**Exercise:** Could you restate word for word every line from the one containing "Mark stomach." to the end of the data below, pictures excluded?

**Stored items from a collection:**
_ _ _ _

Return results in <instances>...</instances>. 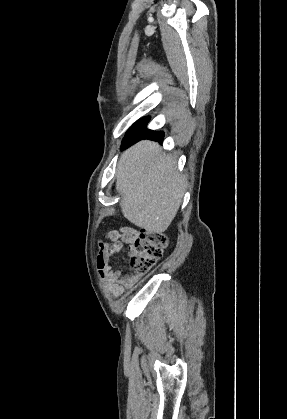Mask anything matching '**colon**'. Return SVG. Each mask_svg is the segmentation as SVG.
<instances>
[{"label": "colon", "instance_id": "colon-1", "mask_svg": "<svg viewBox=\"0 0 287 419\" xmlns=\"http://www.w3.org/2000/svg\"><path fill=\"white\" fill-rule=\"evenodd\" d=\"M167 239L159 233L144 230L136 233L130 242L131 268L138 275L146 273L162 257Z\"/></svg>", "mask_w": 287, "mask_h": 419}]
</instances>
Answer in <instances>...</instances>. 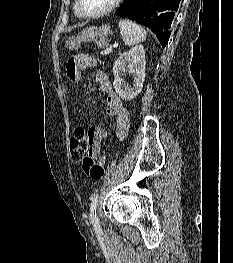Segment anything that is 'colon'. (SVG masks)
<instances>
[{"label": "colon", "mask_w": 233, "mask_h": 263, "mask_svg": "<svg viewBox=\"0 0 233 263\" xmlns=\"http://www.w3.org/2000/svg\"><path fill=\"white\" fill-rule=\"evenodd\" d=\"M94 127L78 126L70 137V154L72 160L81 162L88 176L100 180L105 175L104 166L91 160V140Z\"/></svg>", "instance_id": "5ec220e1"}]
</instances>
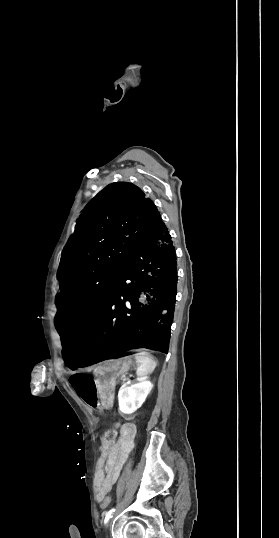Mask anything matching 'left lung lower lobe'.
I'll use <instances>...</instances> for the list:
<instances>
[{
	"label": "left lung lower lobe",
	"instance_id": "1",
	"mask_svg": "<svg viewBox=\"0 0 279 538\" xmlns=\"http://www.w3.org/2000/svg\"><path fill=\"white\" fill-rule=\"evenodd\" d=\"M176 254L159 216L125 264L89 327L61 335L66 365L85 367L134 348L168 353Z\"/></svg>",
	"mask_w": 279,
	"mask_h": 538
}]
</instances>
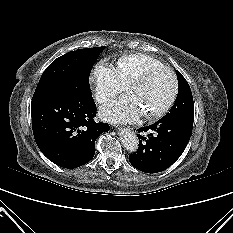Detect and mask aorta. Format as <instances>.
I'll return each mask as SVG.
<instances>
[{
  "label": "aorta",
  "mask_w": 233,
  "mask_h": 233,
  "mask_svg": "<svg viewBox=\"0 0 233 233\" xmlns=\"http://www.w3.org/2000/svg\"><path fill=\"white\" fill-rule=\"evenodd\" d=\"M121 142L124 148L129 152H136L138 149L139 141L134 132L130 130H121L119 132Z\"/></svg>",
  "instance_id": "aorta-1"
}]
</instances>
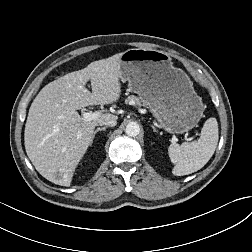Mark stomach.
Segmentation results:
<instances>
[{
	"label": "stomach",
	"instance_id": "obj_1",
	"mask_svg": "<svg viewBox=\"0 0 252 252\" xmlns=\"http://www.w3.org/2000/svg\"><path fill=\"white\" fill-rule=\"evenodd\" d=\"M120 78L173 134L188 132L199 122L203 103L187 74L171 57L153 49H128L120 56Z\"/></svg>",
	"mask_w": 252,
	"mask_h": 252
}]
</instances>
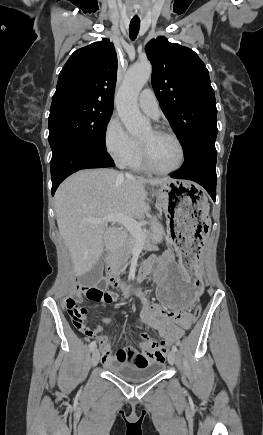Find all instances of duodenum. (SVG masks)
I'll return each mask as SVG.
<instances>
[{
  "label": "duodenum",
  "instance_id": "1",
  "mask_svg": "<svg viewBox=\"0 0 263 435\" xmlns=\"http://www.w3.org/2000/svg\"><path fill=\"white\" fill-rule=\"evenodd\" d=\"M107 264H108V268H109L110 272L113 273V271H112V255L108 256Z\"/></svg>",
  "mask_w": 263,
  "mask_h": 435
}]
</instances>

_ _ _ _

**Exercise response:**
Mark stomach.
Segmentation results:
<instances>
[{
	"label": "stomach",
	"instance_id": "obj_1",
	"mask_svg": "<svg viewBox=\"0 0 252 252\" xmlns=\"http://www.w3.org/2000/svg\"><path fill=\"white\" fill-rule=\"evenodd\" d=\"M120 78L173 134L188 132L199 122L203 103L187 74L171 57L153 49H128L120 56Z\"/></svg>",
	"mask_w": 252,
	"mask_h": 252
}]
</instances>
Find all instances of duodenum. (SVG masks)
I'll return each mask as SVG.
<instances>
[{
  "label": "duodenum",
  "instance_id": "1",
  "mask_svg": "<svg viewBox=\"0 0 263 435\" xmlns=\"http://www.w3.org/2000/svg\"><path fill=\"white\" fill-rule=\"evenodd\" d=\"M107 264H108V268H109L110 272L113 273V271H112V255L108 256Z\"/></svg>",
  "mask_w": 263,
  "mask_h": 435
}]
</instances>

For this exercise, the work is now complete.